A further problem is that many bookers seem not to know where to put us – we’re not “orthodox” enough for the doom bands and don’t play music as many other bands in general. Although it’s now nearly ten years with our “new” musical direction many people consider us as a Thrash band. But we had some great shows sharing stage with a lot of different bands from Hard Rock to Brutal Death. I think, we work very well with Black Metal bands and at least in Switzerland we played more often with bands of this genre than “our” own genre. Touring is very difficult for us because of our day jobs and some of us have families with children, too. So we prefer to do single shows. So, bookers out there: Contact us – we are friendly and uncomplicated and don’t stink too much.
Talking about Holland. Your previous album was released on vinyl by The Ritual Productions. They also released a cassette with old live recordings. Can you tell a bit more about this cooperation and will you we working together in the future as well?

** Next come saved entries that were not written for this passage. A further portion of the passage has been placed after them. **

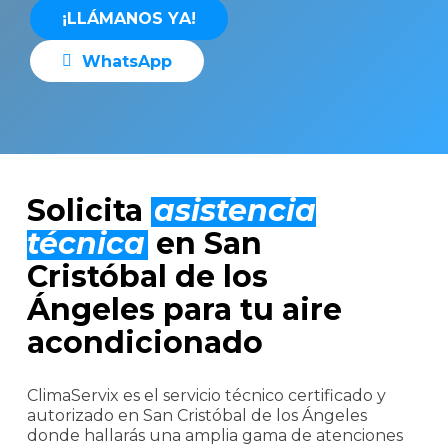
¡
L
L
Á
M
A
N
O
S
Y
A
!
W
h
a
t
s
A
p
p
Solicita
asistencia
técnica
en San
Cristóbal de los
Ángeles para tu aire
acondicionado
ClimaServix es el servicio técnico certificado y
autorizado en San Cristóbal de los Ángeles
donde hallarás una amplia gama de atenciones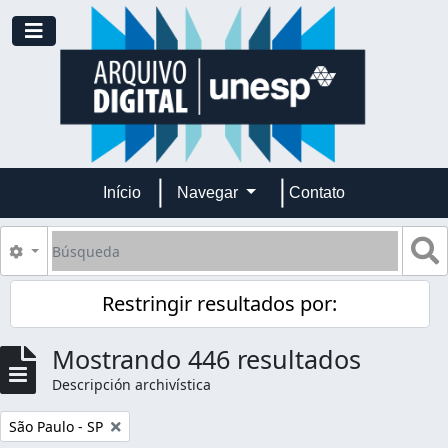
Skip to main content
Toggle navigation
Início
Navegar
Contato
Búsqueda
S
Search options
Restringir resultados por:
Mostrando 446 resultados
Descripción archivística
Remove filter:
São Paulo - SP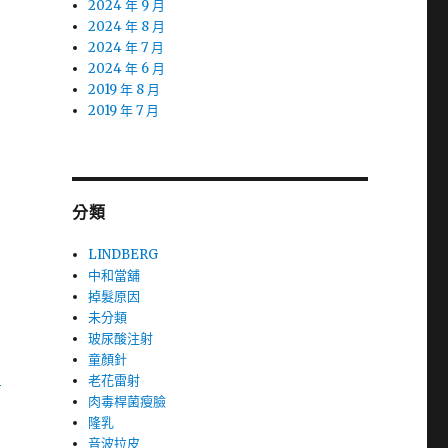
2024 年 9 月
2024 年 8 月
2024 年 7 月
2024 年 6 月
2019 年 8 月
2019 年 7 月
分類
LINDBERG
中和當舖
掉髮原因
未分類
玻尿酸注射
童顏針
中
老花雷射
肉毒桿菌瘦臉
隆乳
音波拉皮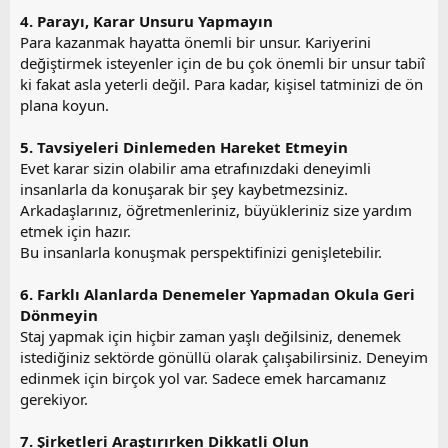
4. Parayı, Karar Unsuru Yapmayın
Para kazanmak hayatta önemli bir unsur. Kariyerini
değiştirmek isteyenler için de bu çok önemli bir unsur tabiî
ki fakat asla yeterli değil. Para kadar, kişisel tatminizi de ön
plana koyun.
5. Tavsiyeleri Dinlemeden Hareket Etmeyin
Evet karar sizin olabilir ama etrafınızdaki deneyimli
insanlarla da konuşarak bir şey kaybetmezsiniz.
Arkadaşlarınız, öğretmenleriniz, büyükleriniz size yardım
etmek için hazır.
Bu insanlarla konuşmak perspektifinizi genişletebilir.
6. Farklı Alanlarda Denemeler Yapmadan Okula Geri
Dönmeyin
Staj yapmak için hiçbir zaman yaşlı değilsiniz, denemek
istediğiniz sektörde gönüllü olarak çalışabilirsiniz. Deneyim
edinmek için birçok yol var. Sadece emek harcamanız
gerekiyor.
7. Şirketleri Araştırırken Dikkatli Olun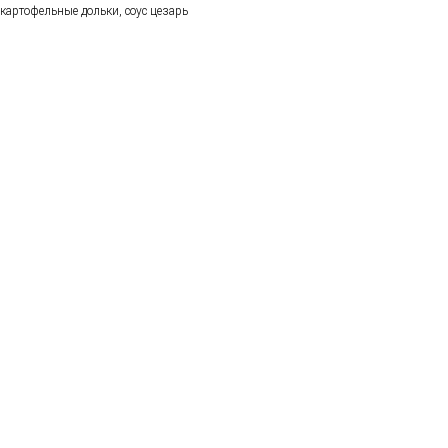
картофельные дольки, соус цезарь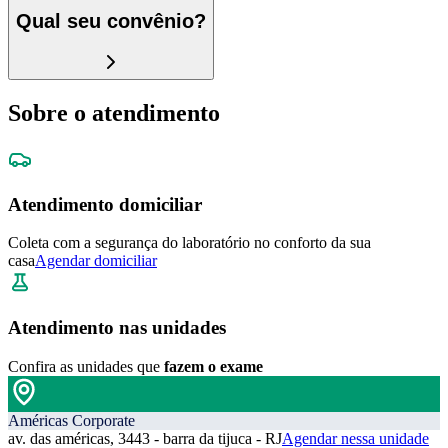
Qual seu convênio?
Sobre o atendimento
Atendimento domiciliar
Coleta com a segurança do laboratório no conforto da sua
casa
Agendar domiciliar
Atendimento nas unidades
Confira as unidades que
fazem o exame
Américas Corporate
av. das américas, 3443 - barra da tijuca - RJ
Agendar nessa unidade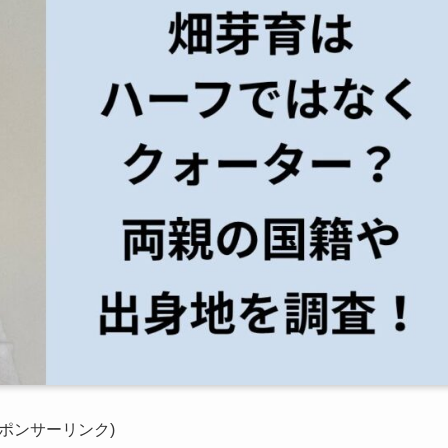
スポンサーリンク)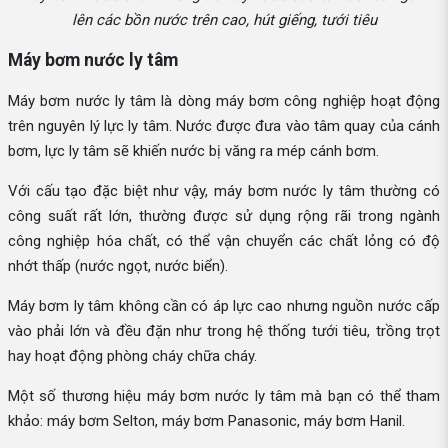
lên các bồn nước trên cao, hút giếng, tưới tiêu
Máy bơm nước ly tâm
Máy bơm nước ly tâm là dòng máy bơm công nghiệp hoạt động
trên nguyên lý lực ly tâm. Nước được đưa vào tâm quay của cánh
bơm, lực ly tâm sẽ khiến nước bị văng ra mép cánh bơm.
Với cấu tạo đặc biệt như vậy, máy bơm nước ly tâm thường có
công suất rất lớn, thường được sử dụng rộng rãi trong ngành
công nghiệp hóa chất, có thể vận chuyển các chất lỏng có độ
nhớt thấp (nước ngọt, nước biển).
Máy bơm ly tâm không cần có áp lực cao nhưng nguồn nước cấp
vào phải lớn và đều đặn như trong hệ thống tưới tiêu, trồng trọt
hay hoạt động phòng cháy chữa cháy.
Một số thương hiệu máy bơm nước ly tâm mà bạn có thể tham
khảo: máy bơm Selton, máy bơm Panasonic, máy bơm Hanil.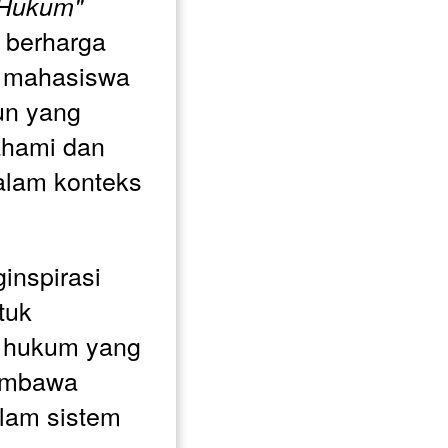
i Hukum"
berharga 
, mahasiswa 
n yang 
hami dan 
lam konteks 
nspirasi 
uk 
 hukum yang 
embawa 
lam sistem 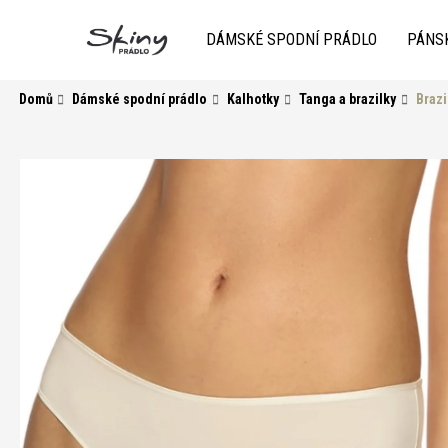
K
Přejít
na
o
DÁMSKÉ SPODNÍ PRÁDLO
PÁNS
obsah
Zpět
do
Zpět
š
obchodu
do
í
Domů
Dámské spodní prádlo
Kalhotky
Tanga a brazilky
Brazi
k
obchodu
HLEDAT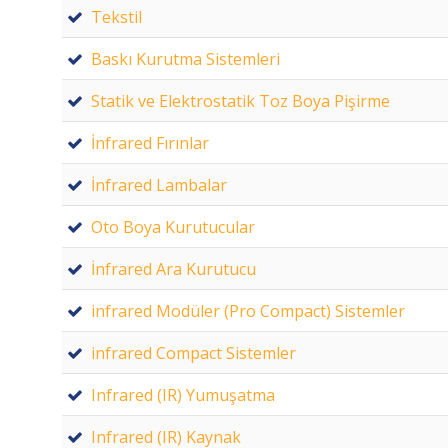
Tekstil
Baskı Kurutma Sistemleri
Statik ve Elektrostatik Toz Boya Pişirme
İnfrared Fırınlar
İnfrared Lambalar
Oto Boya Kurutucular
İnfrared Ara Kurutucu
infrared Modüler (Pro Compact) Sistemler
infrared Compact Sistemler
Infrared (IR) Yumuşatma
Infrared (IR) Kaynak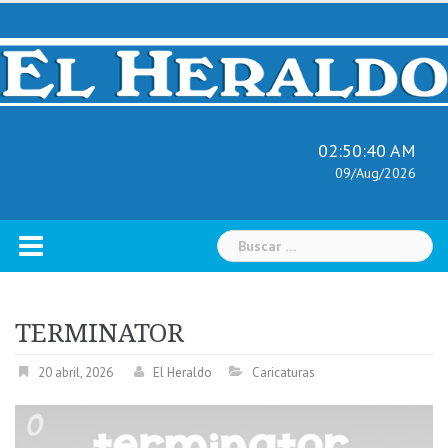
Skip
to
content
02:50:41 AM
09/Aug/2026
Buscar:
TERMINATOR
20 abril, 2026
El Heraldo
Caricaturas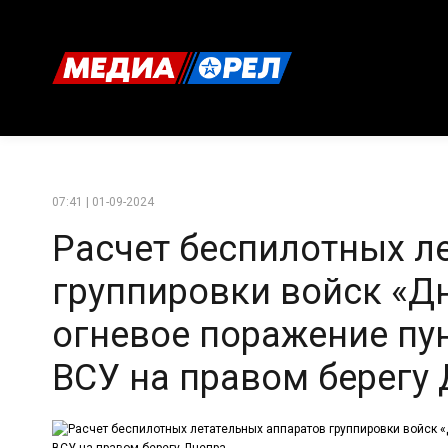
07:41 | 01-09-2024
Расчет беспилотных л
группировки войск «Д
огневое поражение пу
ВСУ на правом берегу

We are happy working with The Ritual Productions, they do a great job! They contacted us, if we allow them to release that old live recordings you mentioned what we of course did – we didn’t even had the recordings ourselves. And then they asked us about ‘[t]horns’ on vinyl. As we already wanted to do some vinyl when the record was released but our label refused to do so we were totally in. We split the pressing costs for the vinyl and they are distributing ‘[g]host’ as well. So we hope we can continue working with them as everything goes friendly and uncomplicated. And we look forward to meet TRPs boss Jasper the first time in person at the Dutch Doom Days. He did a lot for us and is very professional and friendly. If every label was like The Ritual Productions the music business would be a much better world, haha.

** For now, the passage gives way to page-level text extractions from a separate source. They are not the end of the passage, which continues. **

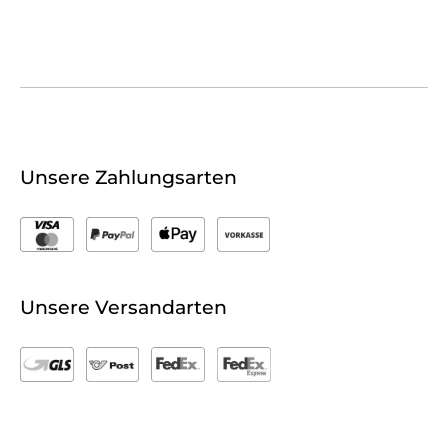
Unsere Zahlungsarten
Unsere Versandarten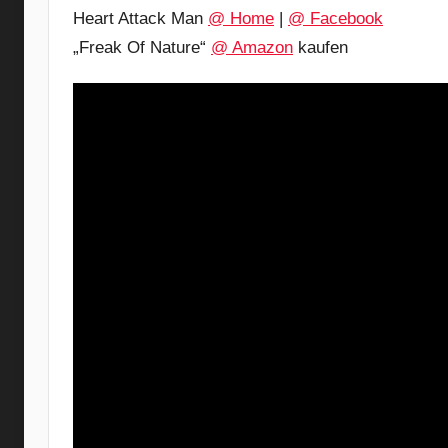
Heart Attack Man
@ Home
|
@ Facebook
„Freak Of Nature“
@ Amazon
kaufen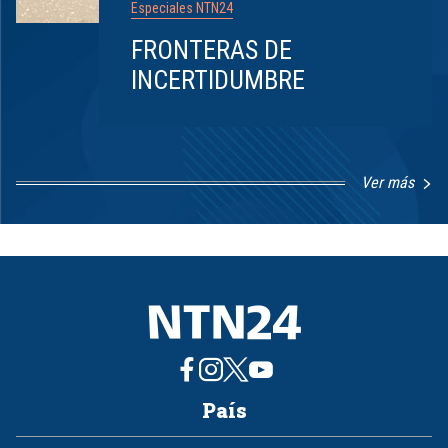
Especiales NTN24
FRONTERAS DE
INCERTIDUMBRE
Ver más
Item
1
of
8
País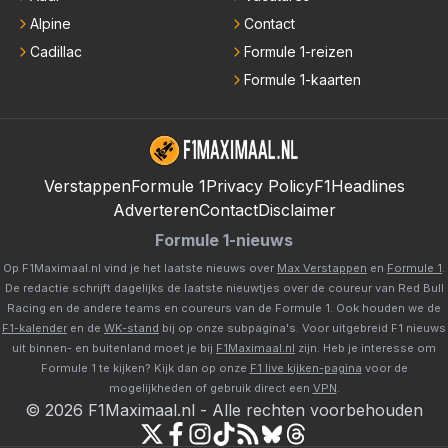
Alpine
Contact
Cadillac
Formule 1-reizen
Formule 1-kaarten
Verstappen
Formule 1
Privacy Policy
F1Headlines
Adverteren
Contact
Disclaimer
Formule 1-nieuws
Op F1Maximaal.nl vind je het laatste nieuws over
Max Verstappen
en
Formule 1
.
De redactie schrijft dagelijks de laatste nieuwtjes over de coureur van Red Bull
Racing en de andere teams en coureurs van de Formule 1. Ook houden we de
F1-kalender
en de
WK-stand
bij op onze subpagina's. Voor uitgebreid F1 nieuws
uit binnen- en buitenland moet je bij
F1Maximaal.nl
zijn. Heb je interesse om
Formule 1 te kijken? Kijk dan op onze
F1 live kijken-pagina
voor de
mogelijkheden of gebruik direct een
VPN
.
©
2026
F1Maximaal.nl
-
Alle rechten voorbehouden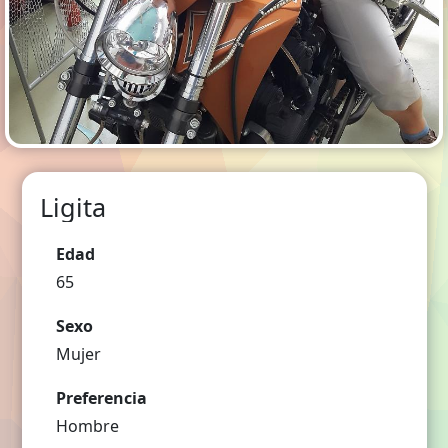
Ligita
Edad
65
Sexo
Mujer
Preferencia
Hombre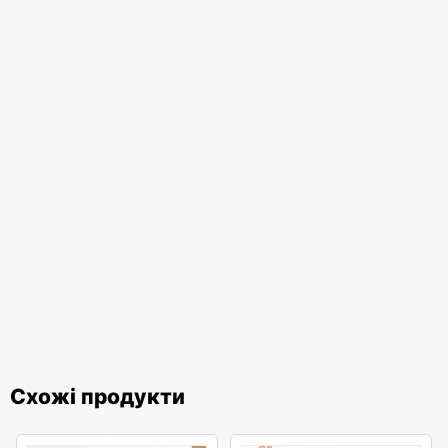
Схожі продукти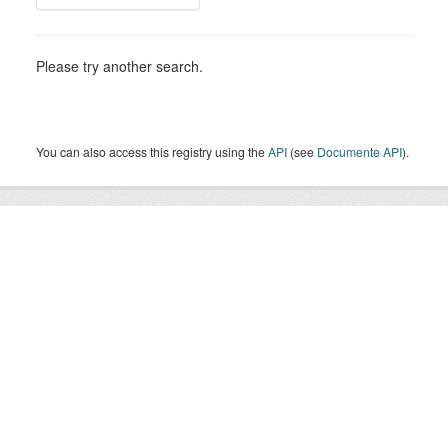
Please try another search.
You can also access this registry using the
API
(see
Documente API
).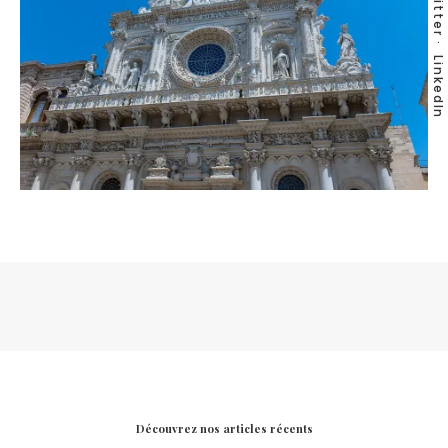
Twitter
LinkedIn
Découvrez nos articles récents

So, what will the future actually bring for Excruciation? I hear you have already started on an EP that might be called ‘(c)rust’? Spill the beans please.
Yeah! Rumours! So you’re right – we already finished the writing process. We wanted to continue the way of ‘[g]host’ and be even straighter and a bit harsher than our former records. We always liked Amebix and 80s Crust Core in general and this time we let it be the main influence on the songs combining it with our “regular” sound. We currently have four finished songs containing even a D-Beat-track and we plan to do two covers, one by Roky Erickson and one by Joy Division. I think all of it will be more “direct” and more aggressive than ‘[g]host’ and the production will be rawer. We thought even about doing a Crust-side-project called Christhammer where we would release a 12-track describing the passion of Christ – in D-Beat. But first we concentrate on ‘(c])rust’, the EP is scheduled to be recorded early 2015. On October 24 and 25 we do a special 30 anniversary double show in Zurich: Friday we play an “old-school” set with material written in the 80s and on Saturday we do an extended set with contemporary songs. We’re looking strongly forward to this.
Okay, I guess that’s it from my side. Anything else you’d like to share?
Thank you for your well prepared questions and your interest in our band. We’re looking forward to our trip to the Dutch Doom Days. See you there!